2025-01-17

So you want to build your own data center

Scope of the project (colo vs “building a DC”)

Many point out the article is about cage colocation, not constructing a full facility.
Some see the title as misleading clickbait; others argue “your own data center” is commonly used for occupying/racking in a colo.
Multiple comments distinguish between: greenfield DC build (building + power + cooling), cage in an existing DC, and simple rack colo.

Motivations & economics

Strong interest in cost breakdown; Railway deferred detailed numbers to a future post.
Several argue cloud egress is “extortionate” and makes bare metal + colo vastly cheaper for bandwidth-heavy workloads.
Back-of-envelope comparisons: 100 Gbps at IXPs for a few thousand dollars vs millions in hyperscaler egress, though exact AWS/GCP pricing numbers are disputed.
Some warn that while hardware and transit can be cheap, you must factor in spares, repairs, on-call, and operational complexity.

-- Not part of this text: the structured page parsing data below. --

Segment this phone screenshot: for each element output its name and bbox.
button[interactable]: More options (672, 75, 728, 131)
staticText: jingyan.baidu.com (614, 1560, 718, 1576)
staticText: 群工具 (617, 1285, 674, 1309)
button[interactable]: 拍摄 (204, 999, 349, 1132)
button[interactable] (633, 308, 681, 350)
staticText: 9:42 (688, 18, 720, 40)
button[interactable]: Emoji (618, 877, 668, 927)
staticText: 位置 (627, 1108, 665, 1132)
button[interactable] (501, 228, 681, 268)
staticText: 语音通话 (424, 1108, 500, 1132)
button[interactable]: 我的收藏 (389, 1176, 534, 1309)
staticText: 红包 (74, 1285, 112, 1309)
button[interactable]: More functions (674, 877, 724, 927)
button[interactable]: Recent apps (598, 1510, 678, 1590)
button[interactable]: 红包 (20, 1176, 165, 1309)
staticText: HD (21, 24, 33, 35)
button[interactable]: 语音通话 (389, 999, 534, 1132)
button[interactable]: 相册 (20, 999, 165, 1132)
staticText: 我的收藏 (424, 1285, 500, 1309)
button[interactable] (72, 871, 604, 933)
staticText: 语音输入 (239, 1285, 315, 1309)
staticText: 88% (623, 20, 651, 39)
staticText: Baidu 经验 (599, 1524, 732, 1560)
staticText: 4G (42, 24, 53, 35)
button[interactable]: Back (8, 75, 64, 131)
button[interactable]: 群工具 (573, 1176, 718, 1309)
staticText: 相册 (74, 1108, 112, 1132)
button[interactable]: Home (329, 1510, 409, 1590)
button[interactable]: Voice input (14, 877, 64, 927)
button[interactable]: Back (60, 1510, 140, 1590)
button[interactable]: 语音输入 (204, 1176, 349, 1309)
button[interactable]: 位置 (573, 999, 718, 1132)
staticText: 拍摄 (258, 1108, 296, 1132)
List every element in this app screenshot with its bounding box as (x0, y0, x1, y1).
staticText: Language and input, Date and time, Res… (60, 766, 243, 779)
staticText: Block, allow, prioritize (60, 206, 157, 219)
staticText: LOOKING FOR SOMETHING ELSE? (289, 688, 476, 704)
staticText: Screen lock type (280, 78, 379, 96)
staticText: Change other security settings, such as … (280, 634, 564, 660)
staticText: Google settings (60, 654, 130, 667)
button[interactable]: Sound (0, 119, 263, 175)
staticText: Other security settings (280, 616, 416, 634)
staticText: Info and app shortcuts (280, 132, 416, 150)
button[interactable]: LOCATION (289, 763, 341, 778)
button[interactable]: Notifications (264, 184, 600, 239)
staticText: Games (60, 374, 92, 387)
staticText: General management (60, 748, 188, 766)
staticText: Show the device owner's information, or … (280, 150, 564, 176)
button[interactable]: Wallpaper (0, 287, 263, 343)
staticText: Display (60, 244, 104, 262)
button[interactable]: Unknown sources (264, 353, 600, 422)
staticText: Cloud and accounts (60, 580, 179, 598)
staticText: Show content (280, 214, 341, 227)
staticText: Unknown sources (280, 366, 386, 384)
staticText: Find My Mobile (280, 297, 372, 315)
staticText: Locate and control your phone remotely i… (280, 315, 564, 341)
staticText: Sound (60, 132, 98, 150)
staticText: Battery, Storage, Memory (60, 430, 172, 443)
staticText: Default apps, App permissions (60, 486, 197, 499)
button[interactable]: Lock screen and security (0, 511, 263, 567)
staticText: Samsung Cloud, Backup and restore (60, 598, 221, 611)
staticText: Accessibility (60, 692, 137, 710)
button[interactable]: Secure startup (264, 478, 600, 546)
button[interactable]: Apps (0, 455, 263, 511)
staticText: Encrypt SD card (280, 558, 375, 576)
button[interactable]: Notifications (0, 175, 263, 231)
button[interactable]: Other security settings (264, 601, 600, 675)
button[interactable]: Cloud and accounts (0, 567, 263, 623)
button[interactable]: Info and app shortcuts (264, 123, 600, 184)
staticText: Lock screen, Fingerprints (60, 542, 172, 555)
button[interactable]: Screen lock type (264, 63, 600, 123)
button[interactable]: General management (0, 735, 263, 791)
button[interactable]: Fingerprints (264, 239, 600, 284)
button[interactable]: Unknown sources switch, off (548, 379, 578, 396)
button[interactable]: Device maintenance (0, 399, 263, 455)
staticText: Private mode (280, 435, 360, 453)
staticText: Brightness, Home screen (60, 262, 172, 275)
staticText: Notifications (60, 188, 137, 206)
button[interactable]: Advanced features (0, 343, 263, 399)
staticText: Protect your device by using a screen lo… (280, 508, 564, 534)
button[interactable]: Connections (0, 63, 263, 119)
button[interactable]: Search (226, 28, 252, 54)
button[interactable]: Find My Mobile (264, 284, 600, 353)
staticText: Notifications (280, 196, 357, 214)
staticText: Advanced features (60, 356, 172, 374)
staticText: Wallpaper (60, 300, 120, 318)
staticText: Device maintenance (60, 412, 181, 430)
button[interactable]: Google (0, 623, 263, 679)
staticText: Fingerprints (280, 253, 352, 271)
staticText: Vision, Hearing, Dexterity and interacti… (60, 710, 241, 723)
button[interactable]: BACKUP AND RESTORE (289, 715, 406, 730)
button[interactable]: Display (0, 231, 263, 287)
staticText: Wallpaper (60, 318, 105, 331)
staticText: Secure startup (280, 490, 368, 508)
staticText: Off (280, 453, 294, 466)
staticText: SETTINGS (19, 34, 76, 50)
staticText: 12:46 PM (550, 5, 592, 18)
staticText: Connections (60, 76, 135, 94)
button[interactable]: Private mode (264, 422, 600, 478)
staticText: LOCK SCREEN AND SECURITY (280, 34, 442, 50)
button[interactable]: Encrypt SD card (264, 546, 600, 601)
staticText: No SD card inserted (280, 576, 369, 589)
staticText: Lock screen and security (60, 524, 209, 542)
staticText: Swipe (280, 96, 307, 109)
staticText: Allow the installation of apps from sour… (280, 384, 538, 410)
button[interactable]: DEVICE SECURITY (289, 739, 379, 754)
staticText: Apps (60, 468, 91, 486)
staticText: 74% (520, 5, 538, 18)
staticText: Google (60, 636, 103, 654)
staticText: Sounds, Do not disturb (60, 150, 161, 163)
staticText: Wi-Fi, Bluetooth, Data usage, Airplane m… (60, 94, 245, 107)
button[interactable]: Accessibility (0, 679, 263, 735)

Hardware, networking & design choices

Servers: Supermicro x86; ARM considered but current SKUs seen as too old for the scale/risk.
Networking: whitebox/SONiC + FRR, BGP in the data center, eBGP to hosts, BGP unnumbered; design inspired by “BGP in the Data Center.”
Current gen uses 25G leaf and 100G spine; commenters suggest alternative topologies (collapsed 100G per rack, CR3-class switches) for better $/Gbps.
PXE-based boot via pixiecore + Debian netboot; BMC/Redfish orchestration; custom host agent for QEMU VMs and BGP advertisement.

Tooling & DCIM

Railway built an internal DCIM/rack-modeling tool (“Railyard”) integrated with their orchestrator, rather than adopting Netbox/Nautobot.
Supporters say generic DCIMs force infrastructure to fit their data model; critics note Netbox’s complexity and performance issues.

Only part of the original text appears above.